Government funding for Wind energy is shifting from land based facilities to sea based. However, problems have emerged regarding their effects on Marine life and the added cost of siting them offshore. Despite these potential problems, research has shown that by staggering turbines offshore will increase their efficiency by 33%.
The John Muir Trust, however, suggests that turbines cannot be relied upon to produce significant levels of power generation. Government figures state that wind turbines generate about 30% of their rated capacity, this compares with 50% for a power station.
Studies in the US are finding that a major influence on the efficiency of these wind turbines is a problem with the conversion of the type of AC current provided by the turbine to the type of current required to be compatible with the grid. It currently needs to be converted into DC current and then back to the required type of AC current before being put into the grid. This leads to a cancelling out effect on the output in certain circumstances.

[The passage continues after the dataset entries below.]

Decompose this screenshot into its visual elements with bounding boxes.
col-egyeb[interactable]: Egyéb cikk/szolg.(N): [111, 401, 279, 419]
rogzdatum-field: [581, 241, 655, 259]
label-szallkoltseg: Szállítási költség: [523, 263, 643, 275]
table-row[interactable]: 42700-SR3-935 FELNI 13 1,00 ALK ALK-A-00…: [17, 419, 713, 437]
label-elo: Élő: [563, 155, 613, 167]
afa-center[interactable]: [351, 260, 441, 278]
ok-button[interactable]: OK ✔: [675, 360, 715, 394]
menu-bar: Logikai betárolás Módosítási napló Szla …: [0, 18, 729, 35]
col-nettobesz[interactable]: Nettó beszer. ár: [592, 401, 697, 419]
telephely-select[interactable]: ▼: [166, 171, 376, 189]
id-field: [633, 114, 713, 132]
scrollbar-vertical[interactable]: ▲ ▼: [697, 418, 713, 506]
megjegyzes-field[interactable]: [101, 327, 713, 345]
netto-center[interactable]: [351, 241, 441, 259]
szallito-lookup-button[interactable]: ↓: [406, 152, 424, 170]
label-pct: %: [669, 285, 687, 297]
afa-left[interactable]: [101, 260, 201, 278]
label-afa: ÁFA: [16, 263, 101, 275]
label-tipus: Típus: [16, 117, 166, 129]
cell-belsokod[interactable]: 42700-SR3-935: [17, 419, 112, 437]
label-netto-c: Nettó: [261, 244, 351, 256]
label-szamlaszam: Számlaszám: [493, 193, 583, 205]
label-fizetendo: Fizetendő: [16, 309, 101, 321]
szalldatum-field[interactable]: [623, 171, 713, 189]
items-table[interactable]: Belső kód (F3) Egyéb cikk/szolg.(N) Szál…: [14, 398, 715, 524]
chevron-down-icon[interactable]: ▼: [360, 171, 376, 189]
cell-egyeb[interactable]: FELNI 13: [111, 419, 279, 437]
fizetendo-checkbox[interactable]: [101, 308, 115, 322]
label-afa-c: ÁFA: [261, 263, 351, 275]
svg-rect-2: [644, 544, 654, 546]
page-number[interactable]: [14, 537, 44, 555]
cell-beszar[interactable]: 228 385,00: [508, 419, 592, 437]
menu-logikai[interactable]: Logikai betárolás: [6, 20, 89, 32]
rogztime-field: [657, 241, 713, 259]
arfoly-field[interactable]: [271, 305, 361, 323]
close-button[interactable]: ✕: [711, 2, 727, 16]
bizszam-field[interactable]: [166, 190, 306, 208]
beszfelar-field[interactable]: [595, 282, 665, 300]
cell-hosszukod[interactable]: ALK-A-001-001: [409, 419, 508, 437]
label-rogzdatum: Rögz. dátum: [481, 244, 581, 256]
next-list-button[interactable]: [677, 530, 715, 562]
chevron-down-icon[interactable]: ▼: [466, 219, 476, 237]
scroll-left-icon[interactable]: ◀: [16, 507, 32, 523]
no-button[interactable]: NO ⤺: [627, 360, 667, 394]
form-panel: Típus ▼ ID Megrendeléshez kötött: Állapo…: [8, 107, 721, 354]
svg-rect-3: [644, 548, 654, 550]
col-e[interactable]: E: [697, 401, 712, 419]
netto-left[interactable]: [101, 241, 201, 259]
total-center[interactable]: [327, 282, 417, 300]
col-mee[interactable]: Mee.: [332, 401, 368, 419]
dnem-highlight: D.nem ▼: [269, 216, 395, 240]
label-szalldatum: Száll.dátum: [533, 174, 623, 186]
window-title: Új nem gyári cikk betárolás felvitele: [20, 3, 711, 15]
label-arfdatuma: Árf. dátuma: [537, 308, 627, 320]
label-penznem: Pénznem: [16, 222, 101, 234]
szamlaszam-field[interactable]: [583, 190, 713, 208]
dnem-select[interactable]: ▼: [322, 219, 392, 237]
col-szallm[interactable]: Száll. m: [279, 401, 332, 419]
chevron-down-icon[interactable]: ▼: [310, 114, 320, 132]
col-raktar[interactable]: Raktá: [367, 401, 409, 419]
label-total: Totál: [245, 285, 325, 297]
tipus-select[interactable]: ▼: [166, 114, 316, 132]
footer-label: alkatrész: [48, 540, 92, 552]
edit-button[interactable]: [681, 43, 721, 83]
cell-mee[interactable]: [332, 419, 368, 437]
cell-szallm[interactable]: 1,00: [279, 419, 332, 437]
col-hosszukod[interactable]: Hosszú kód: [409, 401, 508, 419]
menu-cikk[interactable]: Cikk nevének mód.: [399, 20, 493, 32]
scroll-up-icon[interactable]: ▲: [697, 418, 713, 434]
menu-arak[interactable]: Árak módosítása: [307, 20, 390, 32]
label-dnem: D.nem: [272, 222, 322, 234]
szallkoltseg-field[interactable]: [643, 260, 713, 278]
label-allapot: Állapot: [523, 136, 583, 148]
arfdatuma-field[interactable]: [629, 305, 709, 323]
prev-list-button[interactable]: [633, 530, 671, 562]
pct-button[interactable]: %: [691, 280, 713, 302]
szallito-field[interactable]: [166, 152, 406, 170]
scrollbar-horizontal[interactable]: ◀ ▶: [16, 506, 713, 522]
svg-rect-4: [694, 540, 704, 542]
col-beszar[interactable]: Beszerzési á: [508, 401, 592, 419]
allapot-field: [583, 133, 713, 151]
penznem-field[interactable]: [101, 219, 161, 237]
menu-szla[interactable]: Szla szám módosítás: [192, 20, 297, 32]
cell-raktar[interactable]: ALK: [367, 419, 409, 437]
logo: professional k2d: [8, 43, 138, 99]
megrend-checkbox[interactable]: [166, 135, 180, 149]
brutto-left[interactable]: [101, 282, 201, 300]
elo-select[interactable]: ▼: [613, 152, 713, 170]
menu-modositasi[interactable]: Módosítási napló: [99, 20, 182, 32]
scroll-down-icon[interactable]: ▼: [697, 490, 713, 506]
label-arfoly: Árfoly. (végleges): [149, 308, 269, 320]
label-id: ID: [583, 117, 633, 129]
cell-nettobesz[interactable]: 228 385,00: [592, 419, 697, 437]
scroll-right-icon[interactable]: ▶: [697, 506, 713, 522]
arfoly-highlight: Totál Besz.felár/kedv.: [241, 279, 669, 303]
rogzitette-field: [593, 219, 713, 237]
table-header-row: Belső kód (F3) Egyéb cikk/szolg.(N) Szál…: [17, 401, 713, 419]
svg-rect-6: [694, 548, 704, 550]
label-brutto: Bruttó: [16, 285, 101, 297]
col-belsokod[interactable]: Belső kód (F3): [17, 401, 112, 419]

Hydroelectric power is generated by passage of water over a turbine. The amount of water flowing over the turbine dictates the amount of electric it produces. Dams, weirs and pumped storage can all be used to generate electricity.
The UK currently generates 1.5% of its needs from Hydroelectric sources.Unfortunately, there are limited opportunities to exploit this alternative source of electric in this country.

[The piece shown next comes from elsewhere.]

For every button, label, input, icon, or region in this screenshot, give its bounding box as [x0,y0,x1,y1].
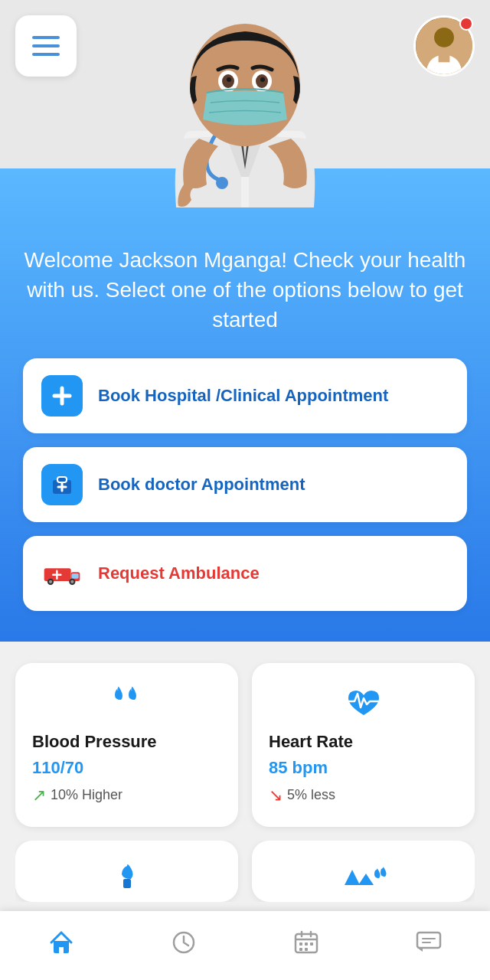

The energy conversion rate of hydroelectric power is up near 90% with a load factor of 35%-40%, which is comparable with power plants.
Wave and Tidal Power
The UK is currently leading the world in this form of research. Potentially, 75% of the country’s needs could be supplied with this type of generation.
Wave power harnesses the kinetic energy of the oceans and as an island state we are well placed to take advantage of this abundant green resource. A series of jointed “tubes” rock up and down on the surface of the ocean, oil in the hydraulic pivots drive generators that produce the electricity.
Tidal energy is “farmed” by allowing the on rushing tidal waters to drive propellors under the surface of the sea, working in much the same way as wind turbines do on land. These devices work best in narrow inlets and the mouths of tidal rivers. The outputs from these sources are more reliable than wind and in 2004 tidal energy accounted for 4% of the UK’s needs. Potentially this could rise as high as 12% for tidal and as much as 20% in wave power.
For many years the nuclear industry has received, justifiably, severe criticism for its safety record. Disposal of the waste from nuclear reactors is a major problem. However, this bad news only extends to one half of the Nuclear solution. Most of the Nuclear Power Stations are based on Fission, which involves the breaking up of an atom and harnessing the energy released from this event. This process leaves a highly radioactive waste product. Fusion is the other side of the nuclear coin.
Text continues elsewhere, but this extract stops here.